I’m curious for your camera, seems it uses RTP and the transport protocol, there should be RTCP to initialize and maintain the transport protocol session, the correct payload type and format information can be available with RTCP session.

Hello Fiona, thanks for your response. Actually when using gstreamer pipeline the seconde RTP source can be successfully decoded and displaed, while in DeepStream not. I just wanted use this camera source to do sth interesting in Deepstream like vehicle tracking, but now I am stopped at the decoding step. I think I’ve got all the right format information of this source, nut it seems that Deepstream could not decode it.

Can you try with removing H264parse before nvv4l2decoder for the second camera?

Thanks for your advice Fiona. This time I’ve tried the pipeline without h264parser for the second camera:

GST_DEBUG=3 gst-launch-1.0 -e udpsrc address=239.38.164.18 port=60160 caps = "application/x-rtp, media=(string)video,payload-type=(int)96, clock-rate=(int)90000, encoding-name=(string)H264" ! rtpjitterbuffer mode=4 ! rtph264depay ! nvv4l2decoder drop-frame-interval=1 ! nvvideoconvert ! video/x-raw, width=1080,height=720,format=NV12 ! nveglglessink window-x=0 window-y=0 window-width=1080 window-height=720

While it was always blocked in “New clock: GstSystemClock” …

Actually when I removed the element h264parser, the pipeline doesn’t work for both the 2 camera RTP sources. It seems that the h264 parser has dropped all the data when I was trying to decode the second source, while for the first source, h264parser shows me the same warnings but anyway it works well and has successfully passed the data to the nvv4l2decoder.

H264parse is open source gstreamer plugin. The frames are dropped by h264parse, so there should be some problem with the payload from the second camera.

Can you show us the gstreamer pipeline which can successfully run with your second camera?
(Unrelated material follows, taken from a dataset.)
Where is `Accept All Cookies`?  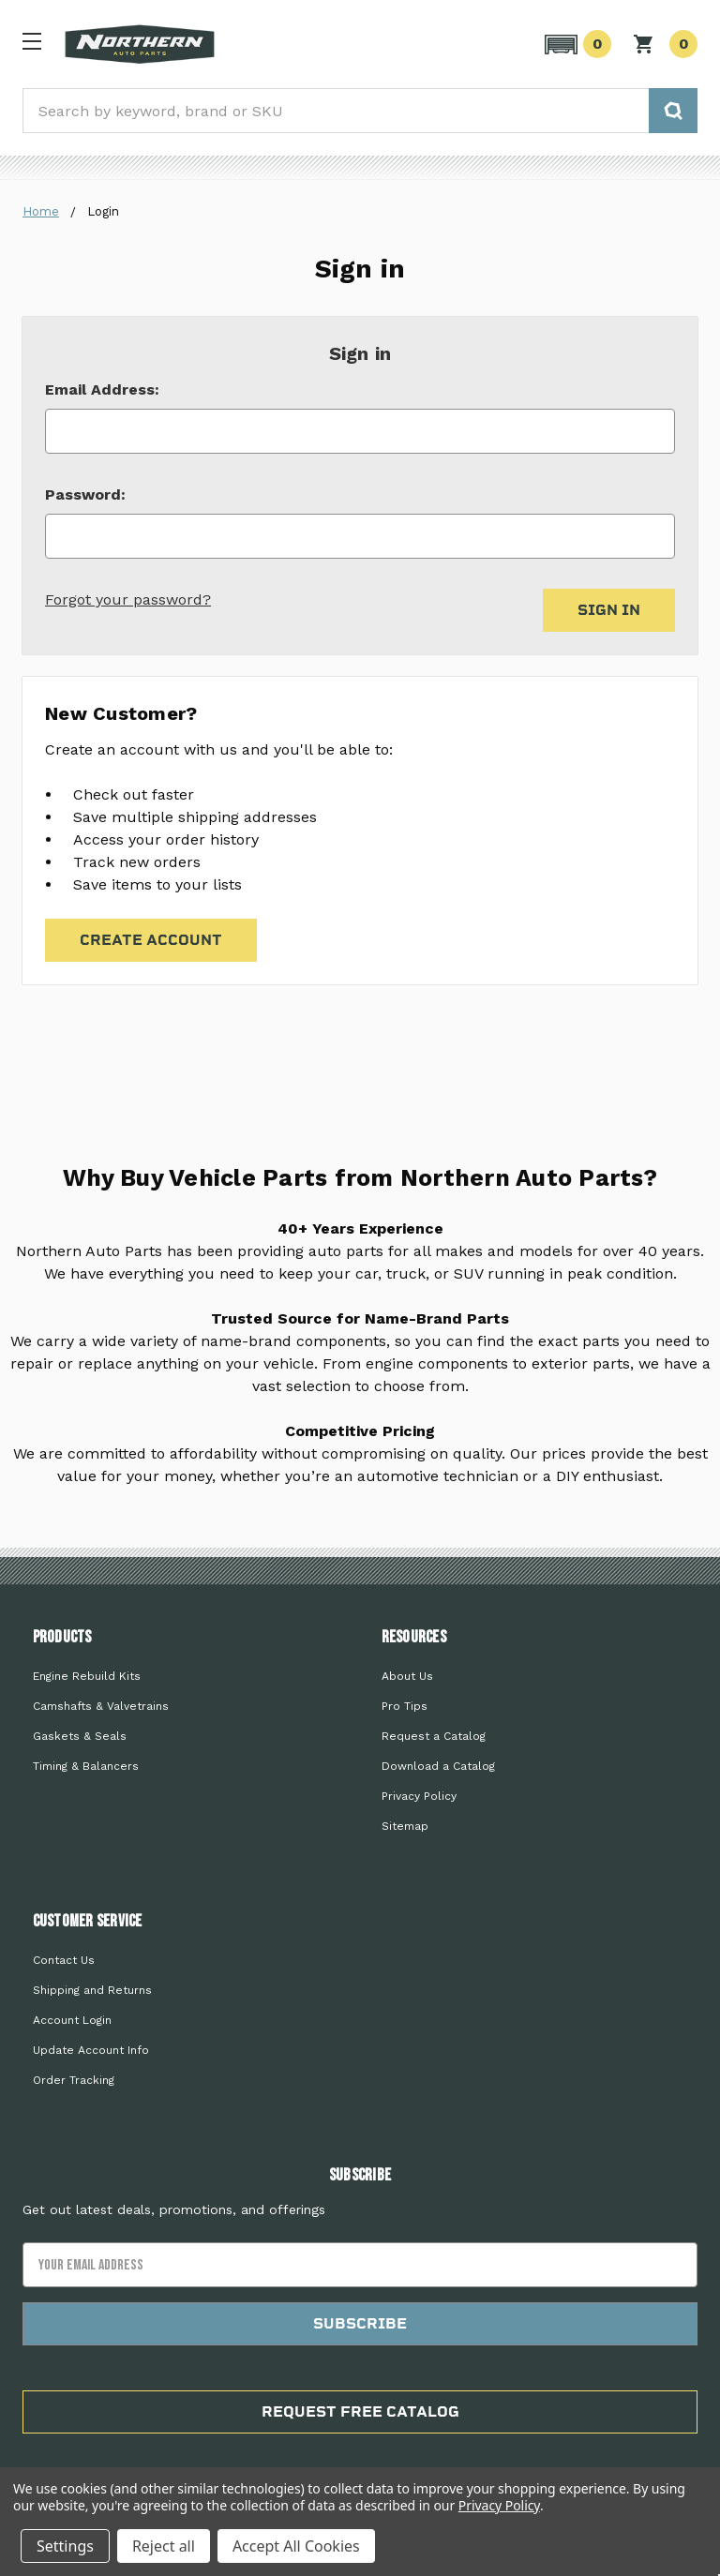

gst-launch-1.0 -e udpsrc address=239.38.164.18 port=60160 caps ="application/x-rtp, me-dia=(string)video,payload-type=(int)96, clock-rate=(int)90000, encoding-name=(string)H264" ! queue max-size-buffers=20000 ! rtpjitterbuffer mode=0 ! rtph264depay ! avdec_h264 ! videoconvert ! xvimagesink

This gstreamer pipeline cans decode the second source and show the video on display.

Hi Fiona, any obervation?

First, hardware decoder is not that flexible to handle error data than software decoder. UDP protocol is not reliable, video packages may be lost during the UDP transferring. From your log, seems there is no SPS package received, so the h264parse dropped all following packages because the stream must start from SPS and PPS nals. And there are some SEI nal received, so I think your stream may have very long period of start point(SPS and PPS interval). I don’t think your camera is a pure UDP camera(there is SDP information in your camera configuration), please use the correct protocol to setup the transmission session to reduce the package lost rate. And you can also consult your camera vendor how to setup the camera codec settings to reduce the SPS and PPS interval together with IDR.